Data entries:
+++

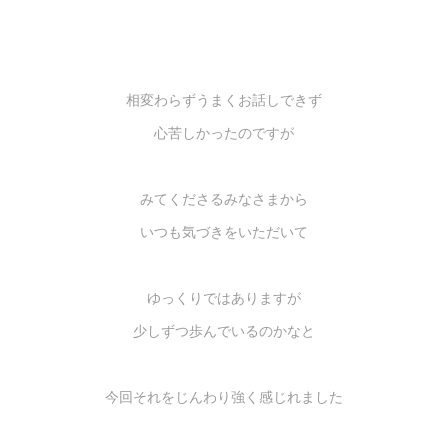
相変わらずうまくお話しできず
心苦しかったのですが
みてくださるみなさまから
いつも気づきをいただいて
ゆっくりではありますが
少しずつ歩んでいるのかなと
今回それをじんわり強く感じれました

+++

§ WORK REQUEST
All lines from the one containing "いつも気づきをいただいて" to the end of the records are to be duplicated exactly, and no other lines are to be given.

§ RESULT OF THIS EXERCISE
いつも気づきをいただいて
ゆっくりではありますが
少しずつ歩んでいるのかなと
今回それをじんわり強く感じれました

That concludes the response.